Dil, inanç, etnik yapı vb. farklılıklarından kaynaklanan kültür kimliklerinin bir arada yaşatılmasının ve yönetilmesinin adı. Çoğulcu demokrasi anlayışı, bir toplum içerisinde farklı alt kimlik grup ve toplulukların olabileceğini, bunların kendi kültürel kimliklerini koruyarak birlikte yönetilebileceğini öngörmektedir. Ancak bu çerçevede, farklılığını ayrıcalık haline getirmek isteyebilecek alt kimlik gruplarının yaratacağı gerginlik alanları demokrasinin sorunu olarak ortaya çıkabilmektedir.

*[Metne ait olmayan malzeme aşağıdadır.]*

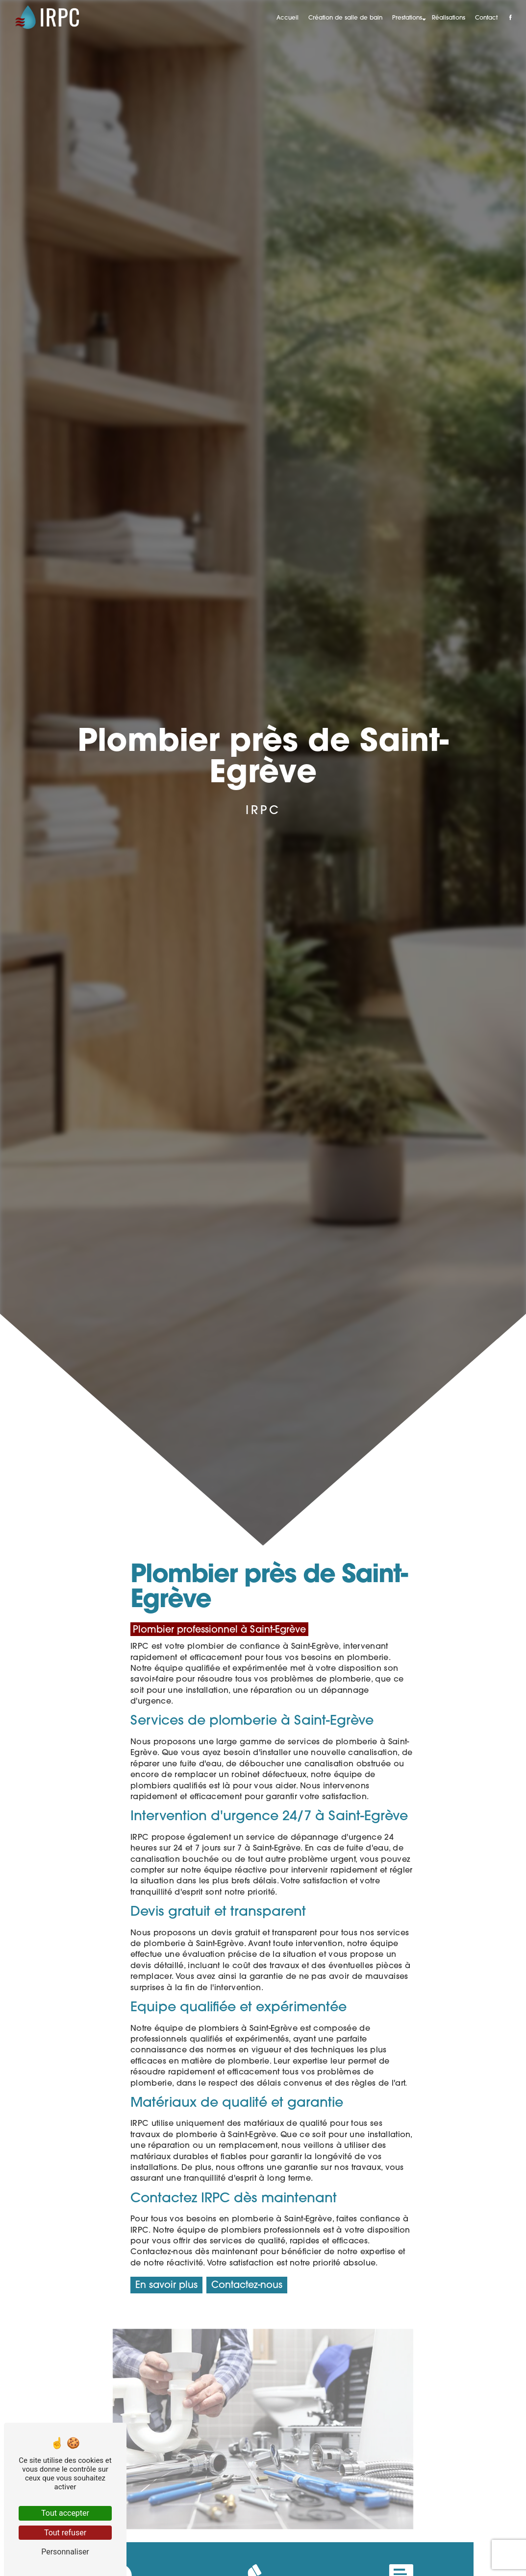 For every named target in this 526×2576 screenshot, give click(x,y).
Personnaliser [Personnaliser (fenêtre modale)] (65, 2551)
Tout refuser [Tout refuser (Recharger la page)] (65, 2532)
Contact (486, 18)
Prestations (407, 18)
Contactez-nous (246, 2285)
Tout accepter (65, 2513)
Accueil (287, 18)
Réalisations (448, 18)
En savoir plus (166, 2285)
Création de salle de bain (345, 18) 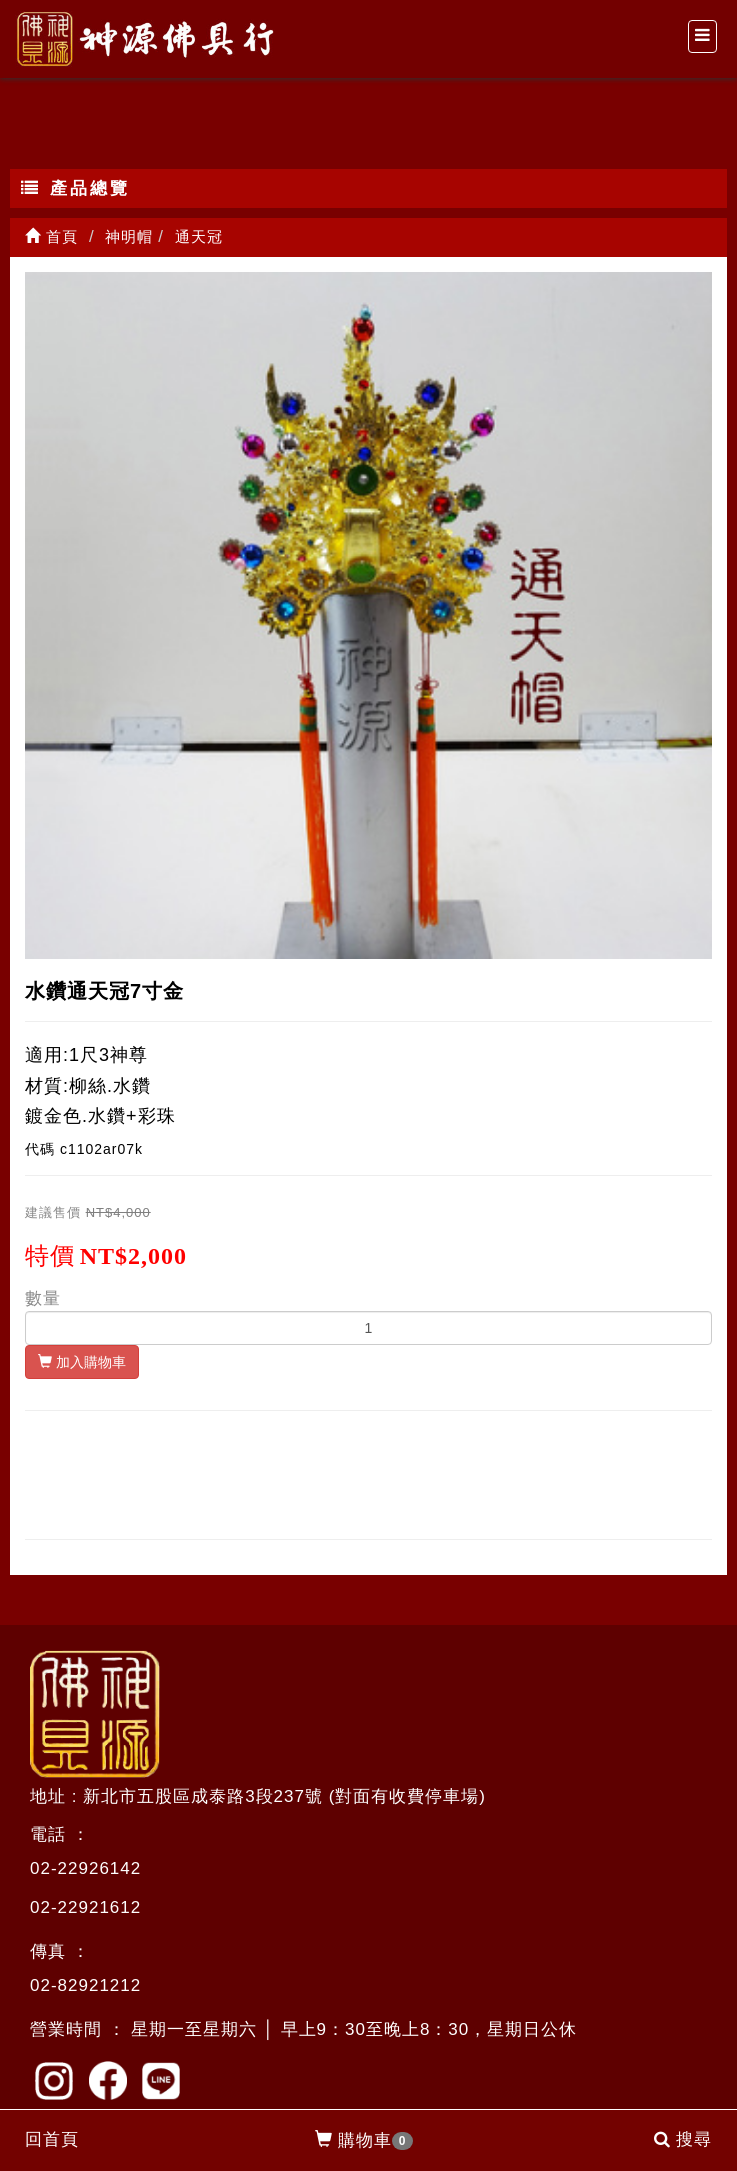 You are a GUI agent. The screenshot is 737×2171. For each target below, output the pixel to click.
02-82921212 (85, 1985)
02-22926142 (85, 1868)
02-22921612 (85, 1907)
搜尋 (683, 2139)
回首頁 (52, 2139)
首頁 (51, 236)
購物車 (364, 2141)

Türkiye’de son yıllarda, bu güne dek yok sayılan veya görmezlikten gelinen, farklı siyasal duyarlılıklar ortaya çıktı. İdeolojik, etnik, sosyal ve kültürel kimliklerin varlığı görüldü. Çok kültürlülük, bu tür kimliklerin varlığını bir gerginlik konusu olmaktan çıkarıp, hepimizin ufkunu genişleten bir zenginlik duygusuna çevirmenin adıdır. Çok kültürlülük, farklılıkları bir arada yaşatmak ve birlikte yaşamayı yönetmektir. Çoğulcu bir ortamda, birlikte yaşamanın hukukunu oluşturmaktır. Üniter devlet yapısı içinde, alt kimlik ve kültürlerin kendilerini ifade edebilmelerinin önünü açmak, bu özgürlüğü topluma sunabilmektir.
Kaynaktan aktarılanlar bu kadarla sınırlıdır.